Hilltop Rink
- Interactive map of Hilltop Rink
- Location: 510 N. 16th St Milwaukee, WI 53201
- Coordinates: 43°2′12.5″N 87°55′56.5″W﻿ / ﻿43.036806°N 87.932361°W
- Owner: Marquette University
- Operator: Marquette University

Construction
- Groundbreaking: 1924
- Opened: 1924 (101–102 years ago)
- Closed: 1933 (92–93 years ago)

Tenant
- Marquette Golden Eagles ice hockey (1924-1933)

= Hilltop Rink =

Outdoor ice rink located in Milwaukee, Wisconsin

The Hilltop Rink was an outdoor ice rink located in Milwaukee, Wisconsin. It was the home of the Marquette varsity ice hockey team from 1924 to 1933. The rink was built north of the Marquette Gymnasium where Emory T. Clark Hall currently sits.

==History==
The Marquette hockey team used an indoor facility called the 'Arena Ice Gardens' for the first two years of its existence. In 1924, however, the building was converted into a garage and the team had to scramble to find a new home. Late in the year a rink was constructed on a field north of the new gymnasium so that the team had a rink for both practice and games.

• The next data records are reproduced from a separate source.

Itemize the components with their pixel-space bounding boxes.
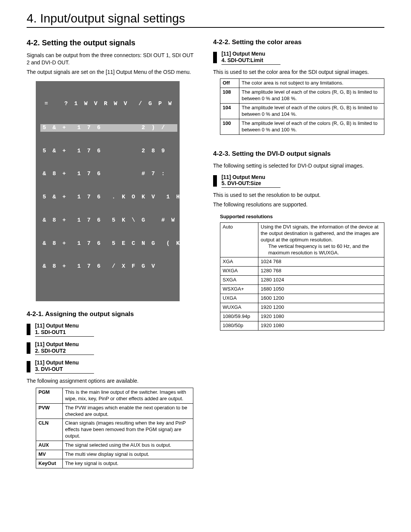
menu-line1: [11] Output Menu	[221, 51, 265, 57]
res-auto-desc: Using the DVI signals, the information o…	[261, 224, 379, 243]
menu-line2: 4. SDI-OUT:Limit	[221, 57, 263, 63]
table-row: OffThe color area is not subject to any …	[220, 79, 384, 88]
intro-para-2: The output signals are set on the [11] O…	[27, 69, 198, 76]
left-column: 4-2. Setting the output signals Signals …	[27, 38, 198, 468]
assignment-table: PGMThis is the main line output of the s…	[36, 388, 193, 468]
res-intro-2: The following resolutions are supported.	[213, 201, 384, 208]
table-row: 100The amplitude level of each of the co…	[220, 119, 384, 134]
osd-row: 5 & + 1 7 6 . K O K V 1 H H	[40, 193, 177, 201]
res-intro-1: This is used to set the resolution to be…	[213, 192, 384, 199]
menu-reference: [11] Output Menu 1. SDI-OUT1	[27, 323, 198, 337]
osd-row: & 8 + 1 7 6 5 K \ G # W V Q	[40, 217, 177, 224]
page-title: 4. Input/output signal settings	[27, 11, 384, 28]
menu-line2: 1. SDI-OUT1	[35, 329, 66, 335]
table-row: WSXGA+1680 1050	[220, 285, 384, 294]
table-row: WXGA1280 768	[220, 267, 384, 276]
subsection-heading: 4-2-2. Setting the color areas	[213, 38, 384, 46]
menu-reference: [11] Output Menu 4. SDI-OUT:Limit	[213, 51, 384, 65]
menu-reference: [11] Output Menu 3. DVI-OUT	[27, 359, 198, 374]
table-row: MVThe multi view display signal is outpu…	[36, 450, 193, 459]
section-heading: 4-2. Setting the output signals	[27, 38, 198, 47]
table-row: 108The amplitude level of each of the co…	[220, 88, 384, 104]
assign-intro: The following assignment options are ava…	[27, 377, 198, 385]
menu-reference: [11] Output Menu 2. SDI-OUT2	[27, 341, 198, 355]
menu-bar-icon	[27, 324, 30, 335]
osd-row: & 8 + 1 7 6 / X F G V	[40, 263, 177, 270]
resolutions-caption: Supported resolutions	[220, 214, 384, 219]
osd-row: & 8 + 1 7 6 5 E C N G ( K V 8	[40, 240, 177, 248]
menu-line2: 2. SDI-OUT2	[35, 348, 66, 354]
dvi-intro: The following setting is selected for DV…	[213, 162, 384, 169]
table-row: KeyOutThe key signal is output.	[36, 459, 193, 468]
table-row: XGA1024 768	[220, 257, 384, 267]
menu-reference: [11] Output Menu 5. DVI-OUT:Size	[213, 174, 384, 188]
color-area-table: OffThe color area is not subject to any …	[220, 78, 384, 134]
menu-bar-icon	[27, 342, 30, 354]
table-row: 1080/59.94p1920 1080	[220, 312, 384, 321]
menu-line1: [11] Output Menu	[35, 359, 79, 366]
table-row: PVWThe PVW images which enable the next …	[36, 403, 193, 419]
content-columns: 4-2. Setting the output signals Signals …	[27, 38, 384, 468]
menu-bar-icon	[213, 52, 217, 63]
right-column: 4-2-2. Setting the color areas [11] Outp…	[213, 38, 384, 468]
table-row: UXGA1600 1200	[220, 294, 384, 303]
osd-row: & 8 + 1 7 6 # 7 :	[40, 170, 177, 178]
osd-row-highlight: 5 & + 1 7 6 2 ) /	[40, 124, 177, 132]
menu-line1: [11] Output Menu	[35, 323, 79, 329]
table-row: 104The amplitude level of each of the co…	[220, 104, 384, 119]
table-row: PGMThis is the main line output of the s…	[36, 388, 193, 403]
osd-title: = ? 1 W V R W V / G P W	[40, 100, 177, 108]
menu-bar-icon	[27, 361, 30, 372]
table-row: Auto Using the DVI signals, the informat…	[220, 222, 384, 257]
osd-menu-screenshot: = ? 1 W V R W V / G P W 5 & + 1 7 6 2 ) …	[36, 81, 180, 302]
menu-line1: [11] Output Menu	[221, 174, 265, 180]
menu-line2: 3. DVI-OUT	[35, 366, 63, 372]
color-intro: This is used to set the color area for t…	[213, 69, 384, 76]
intro-para-1: Signals can be output from the three con…	[27, 52, 198, 66]
menu-line2: 5. DVI-OUT:Size	[221, 180, 261, 186]
res-auto-sub: The vertical frequency is set to 60 Hz, …	[261, 243, 382, 256]
menu-bar-icon	[213, 175, 217, 187]
table-row: AUXThe signal selected using the AUX bus…	[36, 441, 193, 450]
resolutions-table: Auto Using the DVI signals, the informat…	[220, 222, 384, 331]
table-row: 1080/50p1920 1080	[220, 321, 384, 330]
table-row: SXGA1280 1024	[220, 276, 384, 285]
osd-row: 5 & + 1 7 6 2 8 9	[40, 147, 177, 155]
menu-line1: [11] Output Menu	[35, 341, 79, 347]
subsection-heading: 4-2-3. Setting the DVI-D output signals	[213, 150, 384, 158]
table-row: CLNClean signals (images resulting when …	[36, 419, 193, 441]
table-row: WUXGA1920 1200	[220, 303, 384, 312]
subsection-heading: 4-2-1. Assigning the output signals	[27, 310, 198, 318]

Due to warm weather, the team could only use the rink sparingly in the mid-20's but cold winters came in the latter part of the decade. That period also coincided with the Hilltoppers winning two intercollegiate championships (1928 and 1930) and becoming one of the top programs in college hockey. During their second championship run, the team was able to attract several thousand spectators to their games and was a source of pride for the university.

Shortly after the Great Depression began, the region experienced several consecutive years of warm winters. Because the rink was an outdoor venue, it was completely at the mercy of the weather and the team had precious little ice to practice on, let alone play a game. in 1932 the team played just two games at home, followed by one the following year. In 1933–34 the team cancelled its entire season due to a lack of ice and, due to a lack of funding, no upgrades or replacement could be affected. Marquette didn't build an indoor rink until 1969 but by then the success of the team was a distant memory. Since the closure of the Hilltop rink, Marquette has yet to play another varsity hockey game (as of 2021).